• _Prompt_: Among the entries below, one line contains "и крепления полностью" and another contains "يتوانون عن مد". Transcribe those two lines and every line between them, exactly.

• _Extracted entries_:

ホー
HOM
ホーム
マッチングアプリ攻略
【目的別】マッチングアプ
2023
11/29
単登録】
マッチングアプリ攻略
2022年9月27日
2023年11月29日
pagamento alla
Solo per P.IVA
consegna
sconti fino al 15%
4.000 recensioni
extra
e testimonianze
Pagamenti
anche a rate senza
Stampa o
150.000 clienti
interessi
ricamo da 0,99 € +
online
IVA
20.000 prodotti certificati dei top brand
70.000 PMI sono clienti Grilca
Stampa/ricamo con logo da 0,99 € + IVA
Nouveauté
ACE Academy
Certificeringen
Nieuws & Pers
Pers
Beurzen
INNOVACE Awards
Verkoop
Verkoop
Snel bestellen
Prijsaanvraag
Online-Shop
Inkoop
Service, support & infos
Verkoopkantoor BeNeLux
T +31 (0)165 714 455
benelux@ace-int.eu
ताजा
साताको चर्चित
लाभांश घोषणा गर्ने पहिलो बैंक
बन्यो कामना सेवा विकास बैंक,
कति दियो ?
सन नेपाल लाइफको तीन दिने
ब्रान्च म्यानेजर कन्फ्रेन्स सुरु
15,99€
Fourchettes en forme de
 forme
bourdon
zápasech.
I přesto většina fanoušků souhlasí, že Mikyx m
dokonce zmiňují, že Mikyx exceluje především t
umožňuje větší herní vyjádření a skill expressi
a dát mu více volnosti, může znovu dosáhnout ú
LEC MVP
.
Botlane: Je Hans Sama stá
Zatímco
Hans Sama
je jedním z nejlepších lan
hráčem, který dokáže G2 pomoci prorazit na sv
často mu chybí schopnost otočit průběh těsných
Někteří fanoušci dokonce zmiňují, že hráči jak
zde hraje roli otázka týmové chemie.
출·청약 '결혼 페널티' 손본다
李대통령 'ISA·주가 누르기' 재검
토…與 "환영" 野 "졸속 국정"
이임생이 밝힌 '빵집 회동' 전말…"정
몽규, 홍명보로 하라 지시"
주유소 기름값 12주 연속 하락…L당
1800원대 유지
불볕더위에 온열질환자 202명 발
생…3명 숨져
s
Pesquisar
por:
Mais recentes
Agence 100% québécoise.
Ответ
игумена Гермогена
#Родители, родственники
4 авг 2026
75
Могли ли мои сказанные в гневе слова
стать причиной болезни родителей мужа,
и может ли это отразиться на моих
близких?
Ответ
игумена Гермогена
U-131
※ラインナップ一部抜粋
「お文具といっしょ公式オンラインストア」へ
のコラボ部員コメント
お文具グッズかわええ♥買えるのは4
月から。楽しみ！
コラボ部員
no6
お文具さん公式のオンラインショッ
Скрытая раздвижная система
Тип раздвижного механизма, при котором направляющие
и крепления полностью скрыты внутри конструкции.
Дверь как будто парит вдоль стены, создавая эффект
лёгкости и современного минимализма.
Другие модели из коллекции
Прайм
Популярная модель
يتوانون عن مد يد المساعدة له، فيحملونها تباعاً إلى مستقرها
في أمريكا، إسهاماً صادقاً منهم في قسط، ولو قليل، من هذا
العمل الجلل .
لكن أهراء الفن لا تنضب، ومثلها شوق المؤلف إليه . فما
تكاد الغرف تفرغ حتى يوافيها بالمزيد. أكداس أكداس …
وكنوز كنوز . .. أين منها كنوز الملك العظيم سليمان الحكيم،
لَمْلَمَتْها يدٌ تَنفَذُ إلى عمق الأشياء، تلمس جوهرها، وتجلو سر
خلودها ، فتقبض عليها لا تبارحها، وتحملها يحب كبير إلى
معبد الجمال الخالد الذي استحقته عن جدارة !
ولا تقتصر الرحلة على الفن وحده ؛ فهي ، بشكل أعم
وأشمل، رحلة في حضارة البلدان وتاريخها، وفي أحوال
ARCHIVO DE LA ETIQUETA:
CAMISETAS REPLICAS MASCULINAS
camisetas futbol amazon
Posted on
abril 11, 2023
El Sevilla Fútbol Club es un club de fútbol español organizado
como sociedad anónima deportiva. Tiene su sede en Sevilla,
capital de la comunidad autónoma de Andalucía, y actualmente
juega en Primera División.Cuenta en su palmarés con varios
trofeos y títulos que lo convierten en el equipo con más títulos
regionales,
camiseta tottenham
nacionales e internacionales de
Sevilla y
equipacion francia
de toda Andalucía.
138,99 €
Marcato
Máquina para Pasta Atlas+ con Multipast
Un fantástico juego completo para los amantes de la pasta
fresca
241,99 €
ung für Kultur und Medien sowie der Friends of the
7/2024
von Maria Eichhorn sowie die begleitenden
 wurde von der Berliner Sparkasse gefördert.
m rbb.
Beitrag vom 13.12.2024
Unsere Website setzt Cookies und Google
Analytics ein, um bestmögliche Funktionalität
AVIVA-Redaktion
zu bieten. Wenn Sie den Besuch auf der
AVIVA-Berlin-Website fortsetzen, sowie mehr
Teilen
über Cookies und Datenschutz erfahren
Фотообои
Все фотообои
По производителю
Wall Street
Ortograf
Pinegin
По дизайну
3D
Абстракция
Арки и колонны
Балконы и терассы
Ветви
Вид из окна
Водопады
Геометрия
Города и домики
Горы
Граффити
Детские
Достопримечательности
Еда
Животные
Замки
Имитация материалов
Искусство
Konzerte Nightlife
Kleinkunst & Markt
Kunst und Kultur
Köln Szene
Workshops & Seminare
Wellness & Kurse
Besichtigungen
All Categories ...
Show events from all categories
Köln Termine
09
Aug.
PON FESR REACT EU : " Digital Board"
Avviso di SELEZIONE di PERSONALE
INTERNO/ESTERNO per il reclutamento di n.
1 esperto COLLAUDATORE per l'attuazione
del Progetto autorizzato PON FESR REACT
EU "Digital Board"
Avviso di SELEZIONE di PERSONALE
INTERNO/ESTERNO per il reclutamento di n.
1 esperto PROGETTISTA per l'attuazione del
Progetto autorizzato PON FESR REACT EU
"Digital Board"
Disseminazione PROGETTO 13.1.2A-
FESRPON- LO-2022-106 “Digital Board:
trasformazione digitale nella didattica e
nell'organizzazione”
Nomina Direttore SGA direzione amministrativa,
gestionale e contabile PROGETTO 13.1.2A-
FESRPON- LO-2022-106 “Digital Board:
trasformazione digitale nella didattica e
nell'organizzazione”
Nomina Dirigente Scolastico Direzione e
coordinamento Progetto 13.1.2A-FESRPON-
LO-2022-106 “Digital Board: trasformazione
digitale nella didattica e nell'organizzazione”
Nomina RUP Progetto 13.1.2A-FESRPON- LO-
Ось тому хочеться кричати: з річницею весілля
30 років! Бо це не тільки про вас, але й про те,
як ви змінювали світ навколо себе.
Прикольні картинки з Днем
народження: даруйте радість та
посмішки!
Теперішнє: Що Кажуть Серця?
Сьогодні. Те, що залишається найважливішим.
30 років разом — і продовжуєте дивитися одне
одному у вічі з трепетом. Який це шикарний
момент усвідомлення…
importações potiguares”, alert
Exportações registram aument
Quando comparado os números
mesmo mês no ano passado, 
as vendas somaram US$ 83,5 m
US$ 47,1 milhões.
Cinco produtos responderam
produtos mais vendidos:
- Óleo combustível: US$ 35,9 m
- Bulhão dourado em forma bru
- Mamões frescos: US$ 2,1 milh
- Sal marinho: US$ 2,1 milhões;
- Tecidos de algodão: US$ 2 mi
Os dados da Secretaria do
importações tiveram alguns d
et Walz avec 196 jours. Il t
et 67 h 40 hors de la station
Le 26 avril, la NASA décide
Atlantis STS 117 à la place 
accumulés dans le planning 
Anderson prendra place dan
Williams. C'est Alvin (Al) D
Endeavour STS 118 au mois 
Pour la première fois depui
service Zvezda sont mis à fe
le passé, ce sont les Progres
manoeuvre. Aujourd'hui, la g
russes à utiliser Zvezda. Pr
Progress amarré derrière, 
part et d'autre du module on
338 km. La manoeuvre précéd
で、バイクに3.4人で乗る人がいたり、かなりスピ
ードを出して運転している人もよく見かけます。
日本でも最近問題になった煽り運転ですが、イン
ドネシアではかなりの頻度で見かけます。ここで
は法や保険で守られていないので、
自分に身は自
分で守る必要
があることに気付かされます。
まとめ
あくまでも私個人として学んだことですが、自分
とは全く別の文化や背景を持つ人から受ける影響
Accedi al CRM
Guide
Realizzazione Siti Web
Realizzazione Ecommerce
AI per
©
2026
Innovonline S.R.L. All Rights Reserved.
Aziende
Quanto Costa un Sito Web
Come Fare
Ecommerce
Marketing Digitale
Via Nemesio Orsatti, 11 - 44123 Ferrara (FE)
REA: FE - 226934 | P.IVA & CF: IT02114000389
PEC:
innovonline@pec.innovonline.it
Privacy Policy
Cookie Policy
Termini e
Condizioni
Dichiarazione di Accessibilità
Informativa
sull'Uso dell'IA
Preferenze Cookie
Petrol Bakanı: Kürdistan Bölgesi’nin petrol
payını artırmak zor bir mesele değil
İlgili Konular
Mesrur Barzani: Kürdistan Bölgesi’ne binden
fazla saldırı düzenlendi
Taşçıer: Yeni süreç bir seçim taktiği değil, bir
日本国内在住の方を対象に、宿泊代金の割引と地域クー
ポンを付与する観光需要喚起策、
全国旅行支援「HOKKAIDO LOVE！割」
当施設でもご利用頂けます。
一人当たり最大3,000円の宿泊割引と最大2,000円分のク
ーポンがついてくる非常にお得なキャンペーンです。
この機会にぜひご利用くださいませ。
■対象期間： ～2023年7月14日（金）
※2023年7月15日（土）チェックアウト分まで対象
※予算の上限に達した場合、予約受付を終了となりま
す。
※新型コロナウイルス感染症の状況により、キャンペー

• _Task answer_:
и крепления полностью скрыты внутри конструкции.
Дверь как будто парит вдоль стены, создавая эффект
лёгкости и современного минимализма.
Другие модели из коллекции
Прайм
Популярная модель
يتوانون عن مد يد المساعدة له، فيحملونها تباعاً إلى مستقرها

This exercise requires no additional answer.